= Bulgarian anti-helicopter mines =

Series of land mines

The 4AHM-100, AHM-200, AHM-200-1, AHM-200-2, PMN-150, and PMN-250 are Bulgarian directional fragmentation mines that can be used with proximity fuzes to function as anti-helicopter mines.

==Description==
The systems were developed by the Bulgarian Institute of Metal Science, and are based around electronic fuzes with broadly similar functionality. The fuzes use two sensors. The first, an acoustic sensor, arms the mine as a helicopter approaches. The second sensor is a radar, which locates the target and triggers the mine at the appropriate point. The mines all use a number of large Misnay-Schardin effect warheads to project large numbers of fragments to an effective range of around 200 meters. Jane's Mines and Mine Clearance speculates that IFF could be integrated into the fuze circuit to discriminate against friendly aircraft, lowering the chances of friendly fire.

==Mines==
===PMN-150 and PMN-250===
The PMN-150 and PMN-250 are large directional fragmentation mines that scatter fragments in a 60 degree horizontal arc. The PMN-150 produces approximately 1,500 fragments that have an effective range of 150 meters. The PMN-250 is a larger mine which produces 2,100 fragments that have an effective range of 250 meters. The mines have a number of electronic fuzes available including three microwave fuzes, an acoustic fuze and a seismic sensor. The mines can be remotely triggered or deactivated.

===Anti-Transport Mine===
The "Anti-Transport Mine" is a large circular directional fragmentation mine that uses an internal fragmentation matrix and five Misnay-Schardin plates.
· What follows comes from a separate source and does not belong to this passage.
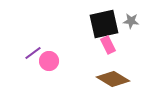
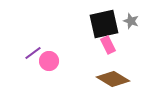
gray star: rotated 14 degrees clockwise
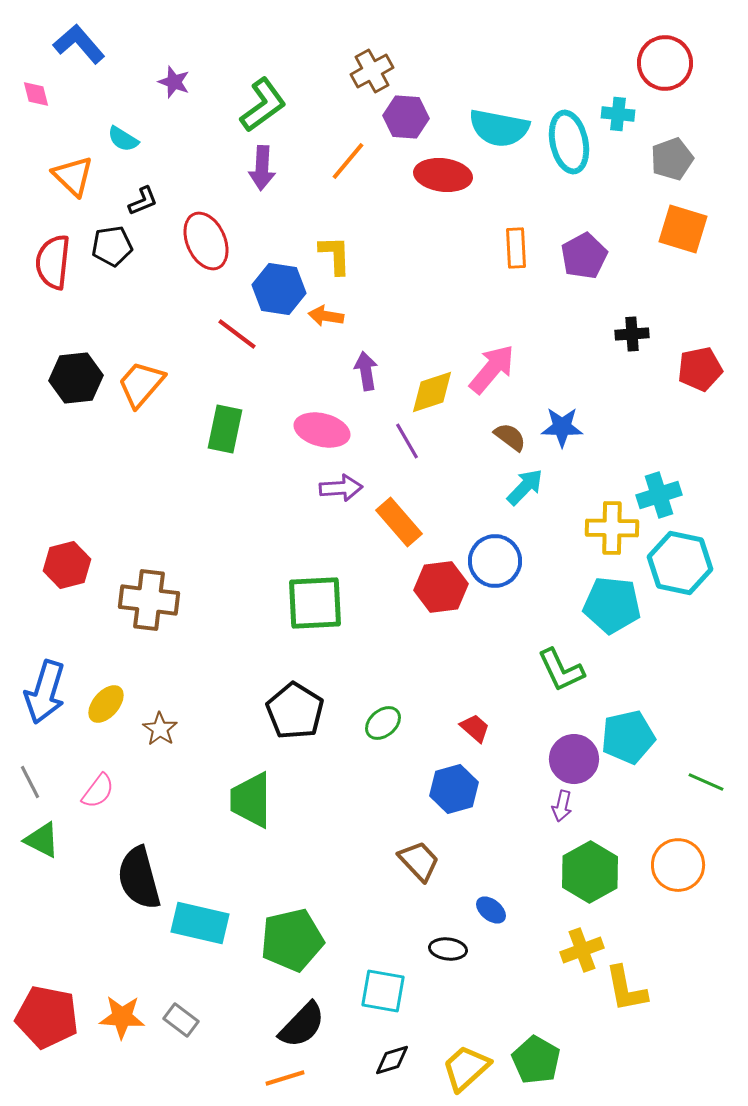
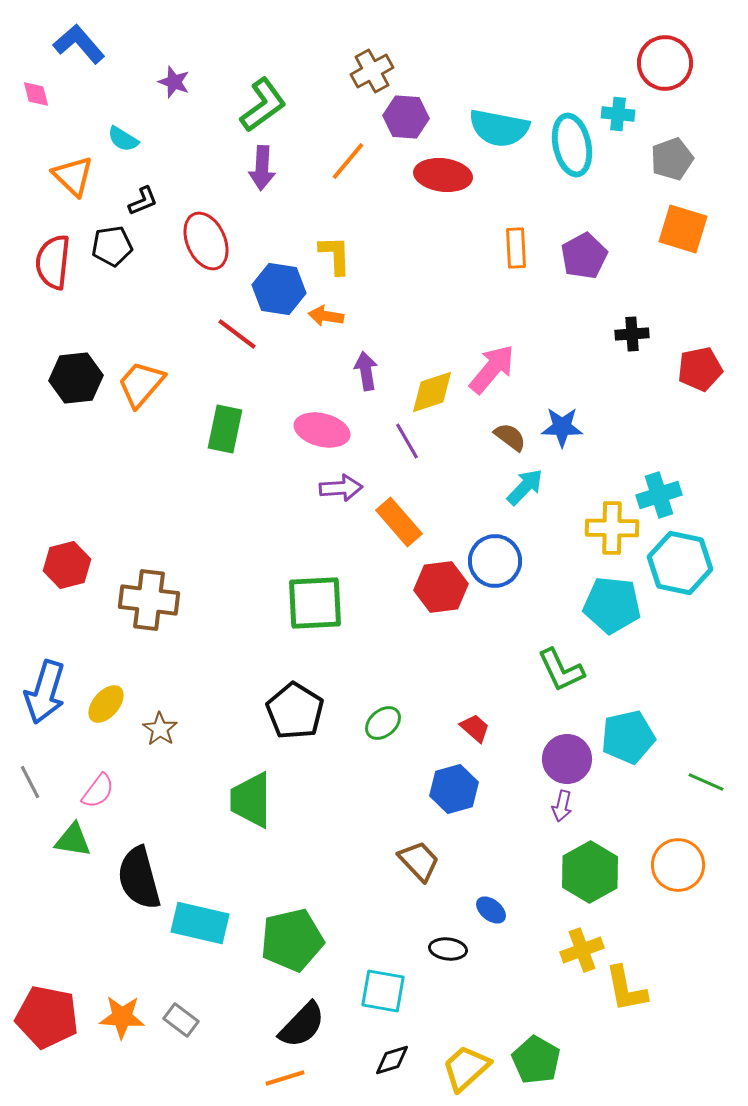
cyan ellipse at (569, 142): moved 3 px right, 3 px down
purple circle at (574, 759): moved 7 px left
green triangle at (42, 840): moved 31 px right; rotated 18 degrees counterclockwise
The fragmentation matrix produces a large number of small fragments, and the Misnay–Schardin plates produce large fragments that can penetrate armoured vehicles.
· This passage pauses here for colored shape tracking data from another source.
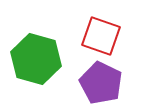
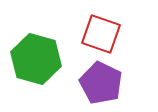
red square: moved 2 px up
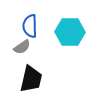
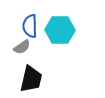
cyan hexagon: moved 10 px left, 2 px up
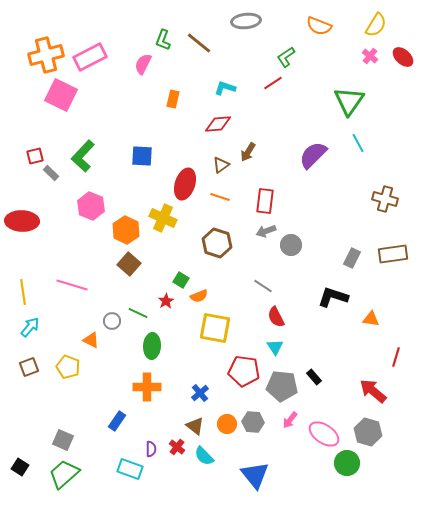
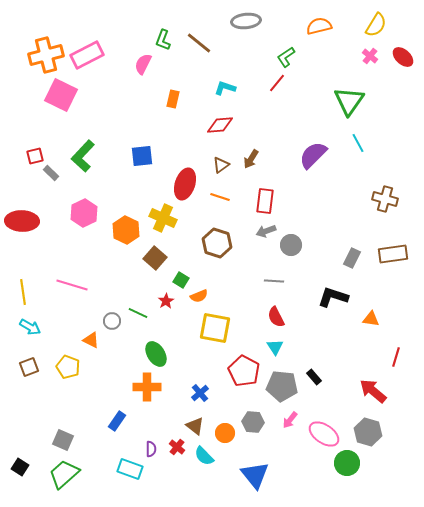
orange semicircle at (319, 26): rotated 145 degrees clockwise
pink rectangle at (90, 57): moved 3 px left, 2 px up
red line at (273, 83): moved 4 px right; rotated 18 degrees counterclockwise
red diamond at (218, 124): moved 2 px right, 1 px down
brown arrow at (248, 152): moved 3 px right, 7 px down
blue square at (142, 156): rotated 10 degrees counterclockwise
pink hexagon at (91, 206): moved 7 px left, 7 px down; rotated 12 degrees clockwise
brown square at (129, 264): moved 26 px right, 6 px up
gray line at (263, 286): moved 11 px right, 5 px up; rotated 30 degrees counterclockwise
cyan arrow at (30, 327): rotated 80 degrees clockwise
green ellipse at (152, 346): moved 4 px right, 8 px down; rotated 35 degrees counterclockwise
red pentagon at (244, 371): rotated 20 degrees clockwise
orange circle at (227, 424): moved 2 px left, 9 px down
The mine appears to be based on the PMN-250 mine, and the mine is likely to have an effective range of 250 meters.

===4AHM-100===
The 4AHM-100 uses four 30 kilogram mines with a single central sensor. The mines are triggered simultaneously when the sensor detects a target inside the effective footprint of the mines. The mine is currently at the prototype stage.

===AHM-200===
The AHM-200 weighs 35 kilograms and contains 12 kilograms of TNT. The mine's warhead has two sections, a large rectangular warhead with a pre-notched fragmentation liner that produces 1,960 fragments, and a secondary warhead with five Misnay–Schardin plates that produce large self-forging fragments. The fragments scatter in an arc of 20 degrees to an effective range of 200 meters, and will penetrate 10 millimeters of armour at 100 meters.

===AHM-200-1===
The AHM-200-1 weighs 90 kilograms. Like the AHM-200 it consists of two sections, a large circular fragmentation warhead with a filling of ball bearings, and a horizontal section with five Misnay–Schardin effect plate charges. The two sections are mounted on a sturdy tripod with a sensor mounted above that contains a Doppler radar fuze and an acoustic fuze. The mine has an effective range of about 100 meters.

===AHM-200-2===
The AHM-200-2 weighs 90 kilograms, and is similar to the AHM-200-1, except that it uses a rectangular fragmentation warhead that produces 1,960 fragments.